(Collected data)
┄┄┄┄┄┄
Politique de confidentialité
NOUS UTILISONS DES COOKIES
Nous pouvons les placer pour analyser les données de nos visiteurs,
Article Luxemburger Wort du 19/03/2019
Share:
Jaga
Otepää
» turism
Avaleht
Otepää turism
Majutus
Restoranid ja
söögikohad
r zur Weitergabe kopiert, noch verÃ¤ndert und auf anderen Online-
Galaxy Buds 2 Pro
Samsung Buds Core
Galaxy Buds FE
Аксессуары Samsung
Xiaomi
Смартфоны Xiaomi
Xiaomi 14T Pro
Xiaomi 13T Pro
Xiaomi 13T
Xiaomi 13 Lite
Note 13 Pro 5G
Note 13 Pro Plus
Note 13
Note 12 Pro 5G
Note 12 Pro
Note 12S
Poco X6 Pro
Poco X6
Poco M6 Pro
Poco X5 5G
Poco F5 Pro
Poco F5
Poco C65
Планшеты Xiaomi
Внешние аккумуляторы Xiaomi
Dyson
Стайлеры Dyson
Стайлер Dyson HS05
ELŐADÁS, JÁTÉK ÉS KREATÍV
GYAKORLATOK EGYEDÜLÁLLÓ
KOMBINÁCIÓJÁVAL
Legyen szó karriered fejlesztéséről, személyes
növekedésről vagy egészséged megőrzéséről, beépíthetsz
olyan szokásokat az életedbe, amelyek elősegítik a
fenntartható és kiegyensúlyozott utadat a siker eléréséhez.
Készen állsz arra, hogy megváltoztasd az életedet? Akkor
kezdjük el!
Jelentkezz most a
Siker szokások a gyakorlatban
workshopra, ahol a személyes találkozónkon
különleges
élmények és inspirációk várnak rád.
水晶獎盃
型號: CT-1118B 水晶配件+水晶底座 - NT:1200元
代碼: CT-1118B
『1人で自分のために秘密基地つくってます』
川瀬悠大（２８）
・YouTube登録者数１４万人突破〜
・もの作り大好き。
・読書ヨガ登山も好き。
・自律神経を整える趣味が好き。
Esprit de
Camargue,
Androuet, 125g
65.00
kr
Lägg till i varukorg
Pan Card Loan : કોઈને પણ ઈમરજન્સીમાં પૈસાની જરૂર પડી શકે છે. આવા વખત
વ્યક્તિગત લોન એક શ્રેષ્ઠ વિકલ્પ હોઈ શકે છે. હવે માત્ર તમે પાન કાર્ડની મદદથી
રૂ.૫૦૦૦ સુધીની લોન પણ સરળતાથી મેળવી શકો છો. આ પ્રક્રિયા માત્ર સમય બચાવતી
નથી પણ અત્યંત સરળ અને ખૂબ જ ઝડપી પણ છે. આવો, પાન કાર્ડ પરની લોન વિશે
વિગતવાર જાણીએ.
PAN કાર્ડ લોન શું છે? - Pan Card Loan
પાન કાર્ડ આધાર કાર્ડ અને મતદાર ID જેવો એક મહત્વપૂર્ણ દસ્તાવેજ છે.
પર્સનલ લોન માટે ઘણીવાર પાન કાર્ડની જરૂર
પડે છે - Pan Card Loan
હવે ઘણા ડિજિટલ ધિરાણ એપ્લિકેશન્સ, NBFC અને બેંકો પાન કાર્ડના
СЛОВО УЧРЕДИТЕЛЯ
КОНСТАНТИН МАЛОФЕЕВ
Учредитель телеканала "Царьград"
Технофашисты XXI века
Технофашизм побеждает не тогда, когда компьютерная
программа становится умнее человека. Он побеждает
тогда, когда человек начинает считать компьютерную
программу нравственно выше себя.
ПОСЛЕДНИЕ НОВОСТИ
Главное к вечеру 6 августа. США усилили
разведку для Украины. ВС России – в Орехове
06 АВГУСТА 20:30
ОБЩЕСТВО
┄┄┄┄┄┄
Exercise requirements
The response should contain each record above, retyped exactly.

Answer space
Politique de confidentialité
NOUS UTILISONS DES COOKIES
Nous pouvons les placer pour analyser les données de nos visiteurs,
Article Luxemburger Wort du 19/03/2019
Share:
Jaga
Otepää
» turism
Avaleht
Otepää turism
Majutus
Restoranid ja
söögikohad
r zur Weitergabe kopiert, noch verÃ¤ndert und auf anderen Online-
Galaxy Buds 2 Pro
Samsung Buds Core
Galaxy Buds FE
Аксессуары Samsung
Xiaomi
Смартфоны Xiaomi
Xiaomi 14T Pro
Xiaomi 13T Pro
Xiaomi 13T
Xiaomi 13 Lite
Note 13 Pro 5G
Note 13 Pro Plus
Note 13
Note 12 Pro 5G
Note 12 Pro
Note 12S
Poco X6 Pro
Poco X6
Poco M6 Pro
Poco X5 5G
Poco F5 Pro
Poco F5
Poco C65
Планшеты Xiaomi
Внешние аккумуляторы Xiaomi
Dyson
Стайлеры Dyson
Стайлер Dyson HS05
ELŐADÁS, JÁTÉK ÉS KREATÍV
GYAKORLATOK EGYEDÜLÁLLÓ
KOMBINÁCIÓJÁVAL
Legyen szó karriered fejlesztéséről, személyes
növekedésről vagy egészséged megőrzéséről, beépíthetsz
olyan szokásokat az életedbe, amelyek elősegítik a
fenntartható és kiegyensúlyozott utadat a siker eléréséhez.
Készen állsz arra, hogy megváltoztasd az életedet? Akkor
kezdjük el!
Jelentkezz most a
Siker szokások a gyakorlatban
workshopra, ahol a személyes találkozónkon
különleges
élmények és inspirációk várnak rád.
水晶獎盃
型號: CT-1118B 水晶配件+水晶底座 - NT:1200元
代碼: CT-1118B
『1人で自分のために秘密基地つくってます』
川瀬悠大（２８）
・YouTube登録者数１４万人突破〜
・もの作り大好き。
・読書ヨガ登山も好き。
・自律神経を整える趣味が好き。
Esprit de
Camargue,
Androuet, 125g
65.00
kr
Lägg till i varukorg
Pan Card Loan : કોઈને પણ ઈમરજન્સીમાં પૈસાની જરૂર પડી શકે છે. આવા વખત
વ્યક્તિગત લોન એક શ્રેષ્ઠ વિકલ્પ હોઈ શકે છે. હવે માત્ર તમે પાન કાર્ડની મદદથી
રૂ.૫૦૦૦ સુધીની લોન પણ સરળતાથી મેળવી શકો છો. આ પ્રક્રિયા માત્ર સમય બચાવતી
નથી પણ અત્યંત સરળ અને ખૂબ જ ઝડપી પણ છે. આવો, પાન કાર્ડ પરની લોન વિશે
વિગતવાર જાણીએ.
PAN કાર્ડ લોન શું છે? - Pan Card Loan
પાન કાર્ડ આધાર કાર્ડ અને મતદાર ID જેવો એક મહત્વપૂર્ણ દસ્તાવેજ છે.
પર્સનલ લોન માટે ઘણીવાર પાન કાર્ડની જરૂર
પડે છે - Pan Card Loan
હવે ઘણા ડિજિટલ ધિરાણ એપ્લિકેશન્સ, NBFC અને બેંકો પાન કાર્ડના
СЛОВО УЧРЕДИТЕЛЯ
КОНСТАНТИН МАЛОФЕЕВ
Учредитель телеканала "Царьград"
Технофашисты XXI века
Технофашизм побеждает не тогда, когда компьютерная
программа становится умнее человека. Он побеждает
тогда, когда человек начинает считать компьютерную
программу нравственно выше себя.
ПОСЛЕДНИЕ НОВОСТИ
Главное к вечеру 6 августа. США усилили
разведку для Украины. ВС России – в Орехове
06 АВГУСТА 20:30
ОБЩЕСТВО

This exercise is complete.